Il Festival di Sanremo 2020 verrà, senza alcun dubbio, ricordato per le innumerevoli polemiche, ma soprattutto per una sola persona. Achille Lauro. Diodato ha sì vinto il Festival, ma una particolare menzione va data anche a Lauro. Il suo merito? Aver tremendamente spiattellato a tutti il problema del nostro paese: il maschilismo. E lo ha fatto con un suo codice, a volte totalmente irriverente e altre in modo sconvolgente. È per questo che si merita di essere il vincitore morale della 70esima edizione del Festival di Sanremo.
Achille Lauro è arrivato in gara con la canzone “Me ne frego“. Qualcuno pensava che avesse chissà che richiami, così come avevano pensato che la sua “Rolls Royce” fosse dedicata alle sostanze stupefacenti. Così, la platea e i telespettatori dell’Ariston hanno iniziato con un pregiudizio nei suoi confronti.
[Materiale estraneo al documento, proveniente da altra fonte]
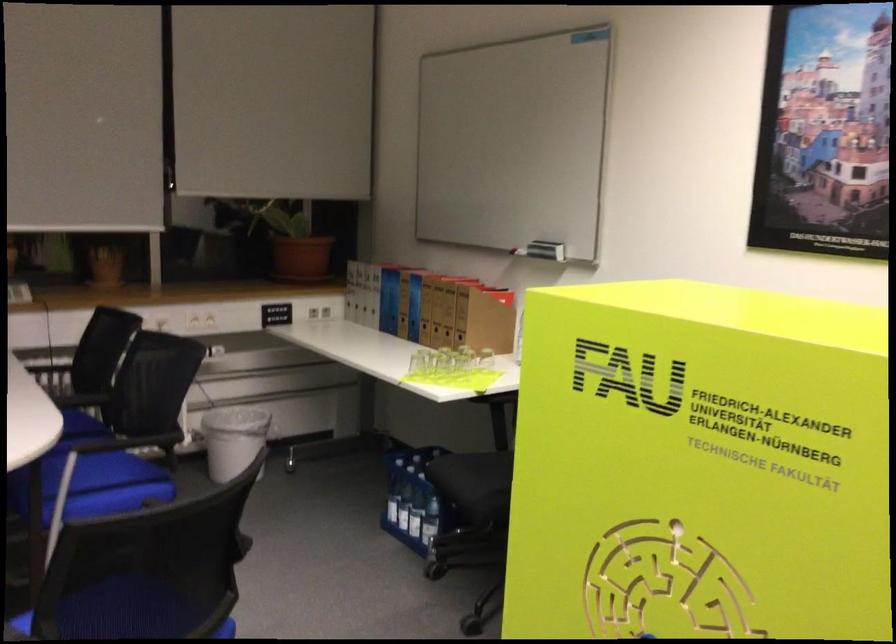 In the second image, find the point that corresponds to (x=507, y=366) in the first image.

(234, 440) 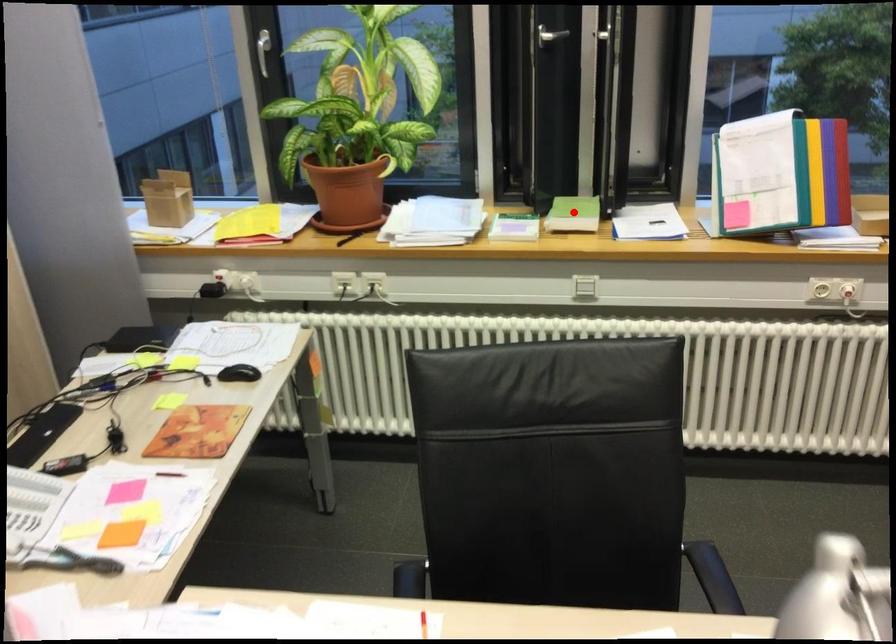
Pregiudizio che è stato mantenuto anche durante le sue esibizioni, accolte da fischi e applausi sommessi.
Il cantante ha sceso le scale del palco di Sanremo vestito Gucci da capo a piedi. Ogni volta, ha interpretato un personaggio che ha ispirato positivamente la sua vita. La prima serata è stata dedicata a San Francesco. Achille Lauro si è presentato con un lungo mantello nero con ricami oro, per poi spogliarsi letteralmente e rimanere con un body brillantinato color carne. “San Francesco. La celebre scena attribuita a Giotto in una delle storie di San Francesco della basilica superiore di Assisi – ha spiegato il cantante – Il momento più rivoluzionario della sua storia in cui il Santo si è spogliato dei propri abiti e di ogni bene materiale per votare la sua vita alla religione e alla solidarietà“.
Seconda serata, quella dei duetti. Achille Lauro è apparso con un completo verde, la parrucca e un forte trucco negli occhi. Interpreta Ziggy Stardust, un alter ego di David Bowie. Spiegazione per questa trasformazione: “Anima ribelle simbolo di assoluta libertà artistica espressiva e sessuale e di una mascolinità non tossica“. Chapeau.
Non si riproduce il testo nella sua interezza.